CO2 emissions from the mobility sector need to fall. All experts agree on that. But what are the best ways of reaching this goal? In the short term, electric mobility will not be able to make any noticeable contribution because there are still nowhere near enough e-cars on the roads – high costs, short traveling ranges and long charging times at stations are putting off many potential buyers. But there is a further aspect. On closer examination, battery electric vehicles hardly benefit the climate. Adding up all CO2 emissions over their life cycle produces levels that come very close to those of a vehicle with a combustion engine.
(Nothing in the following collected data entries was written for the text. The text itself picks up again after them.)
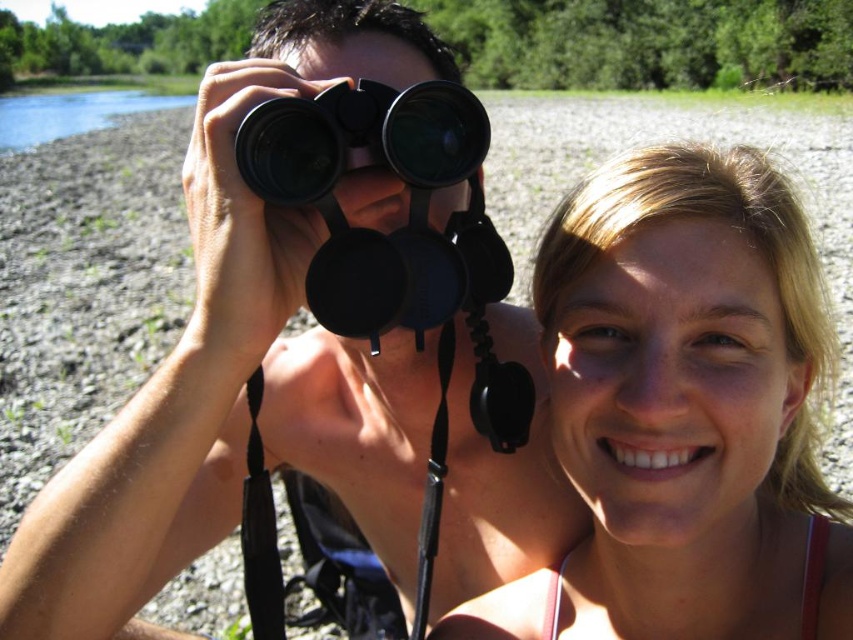 Question: Which of the following is the closest to the observer?

Choices:
 (A) pink fabric bikini top at lower right
 (B) black rubber binoculars at center
 (C) blue water at upper left
 (D) blonde hair at center

Answer: (B)

Question: Where is blonde hair at center located in relation to blue water at upper left in the image?

Choices:
 (A) right
 (B) left

Answer: (A)

Question: Which object is closer to the camera taking this photo?

Choices:
 (A) black matte binoculars at center
 (B) blonde hair at center
 (C) black rubber binoculars at center
 (D) blue water at upper left

Answer: (C)

Question: Which point appears closest to the camera in this image?

Choices:
 (A) (798, 216)
 (B) (811, 596)

Answer: (A)

Question: Does blonde hair at center have a lesser width compared to blue water at upper left?

Choices:
 (A) yes
 (B) no

Answer: (A)

Question: Is the position of black matte binoculars at center less distant than that of pink fabric bikini top at lower right?

Choices:
 (A) yes
 (B) no

Answer: (A) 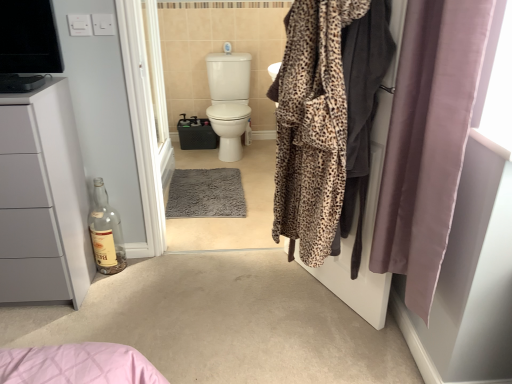 You are a GUI agent. You are given a task and a screenshot of the screen. Output one action in this format:
    pyautogui.click(x=<x>, y=<y>)
    Task: Click on the vacant area that lies to the right of clear glass bottle at lower left
    This screenshot has width=512, height=384.
    Given the screenshot: What is the action you would take?
    pyautogui.click(x=141, y=269) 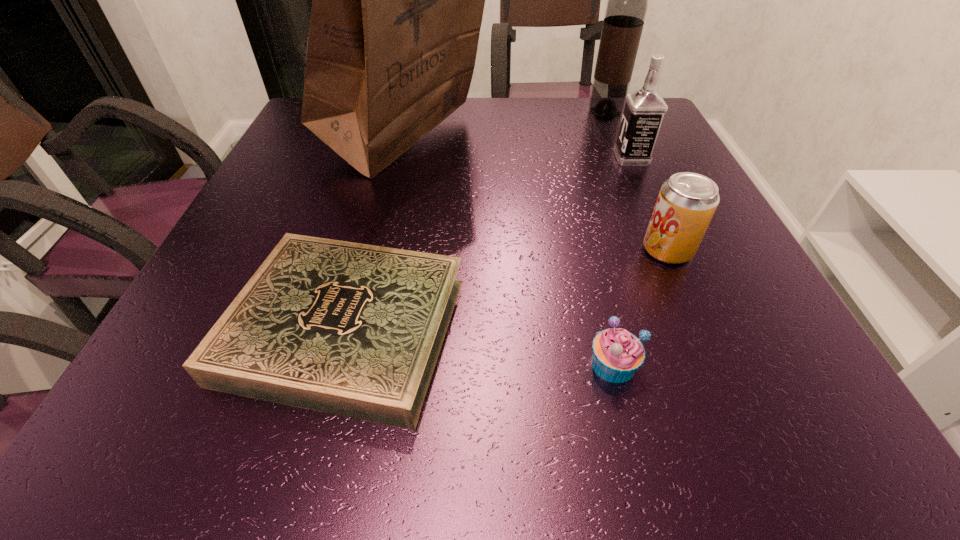 Where is `vacant space located on the front label of the vodka`? This screenshot has width=960, height=540. vacant space located on the front label of the vodka is located at coordinates (x=549, y=158).

Locate an element on the screen. free spot located 0.050m on the front label of the vodka is located at coordinates (595, 158).

I want to click on free point located on the left of the pop (soda), so click(x=537, y=250).

Where is `vacant space situated on the back of the third object from left to right`? vacant space situated on the back of the third object from left to right is located at coordinates (571, 192).

I want to click on vacant space located on the right of the hardback book, so click(x=656, y=329).

The image size is (960, 540). In order to click on grocery bag that is at the far edge in this screenshot , I will do `click(397, 0)`.

Where is `wine bottle present at the far edge`? wine bottle present at the far edge is located at coordinates (627, 4).

What are the coordinates of `object that is at the near edge` in the screenshot? It's located at (351, 329).

Image resolution: width=960 pixels, height=540 pixels. Find the location of `grocery bag located at the left edge`. grocery bag located at the left edge is located at coordinates (397, 0).

Find the location of a particular element. The height and width of the screenshot is (540, 960). hardback book that is at the left edge is located at coordinates pos(351,329). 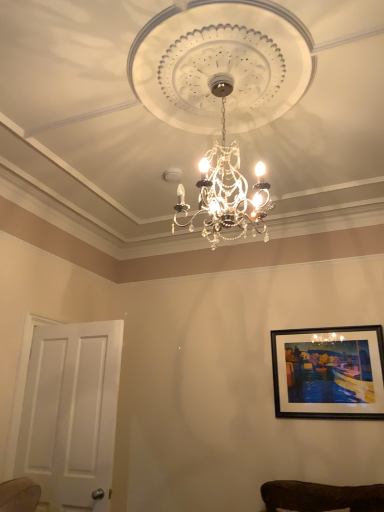 Question: Considering their positions, is black matte picture frame at upper right located in front of or behind crystal glass chandelier at center?

Choices:
 (A) behind
 (B) front

Answer: (A)

Question: Considering the positions of black matte picture frame at upper right and crystal glass chandelier at center in the image, is black matte picture frame at upper right bigger or smaller than crystal glass chandelier at center?

Choices:
 (A) small
 (B) big

Answer: (A)

Question: Which is farther from the black matte picture frame at upper right?

Choices:
 (A) crystal glass chandelier at center
 (B) white matte door at left

Answer: (B)

Question: Which of these objects is positioned closest to the crystal glass chandelier at center?

Choices:
 (A) white matte door at left
 (B) black matte picture frame at upper right

Answer: (A)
Allowing for all impacts on the environment
Life Cycle Assessments (LCA) take account of all environmental impacts that come with a product – from extracting the raw materials and manufacturing to the utilization phase and material recycling. In the case of vehicles with a combustion engine, the main contributor to global warming is the utilization phase. In an example comparison, it accounts for 144 grams of CO2 per kilometer for a gasoline engine, 109 grams for a diesel. In addition to consumption while driving, there is also the carbon-dioxide emission generated while producing the fuels. And the CO2 produced by manufacturing and recycling cars must also be included. For a mileage of 200,000 kilometers in the WLTC, this takes the gasoline engine to 167 grams of CO2 per kilometer, the diesel to 134 grams.
Based on the same calculation method, a plugin hybrid emits 145 grams of CO2 per kilometer – less than the gasoline engine but more than the diesel. “This is not only the result of the relatively high level of carbon dioxide emitted during production but also of the electricity generated with many fossil power stations”, explains Dr. Bernd Becker, head of the Vehicle Energy department at IAV. “This is because of the current power station mix. In Germany,
around 476 grams of carbon dioxide are produced for every kilowatt-hour of electricity generated.”
This explains why a plug-in hybrid emits 102 grams of CO2 per kilometer during its utilization phase, plus another 43 grams to produce and recycle it. A battery electric vehicle arrives at 65 grams of CO2 per kilometer for the utilization phase and a further 49 grams for production and recycling.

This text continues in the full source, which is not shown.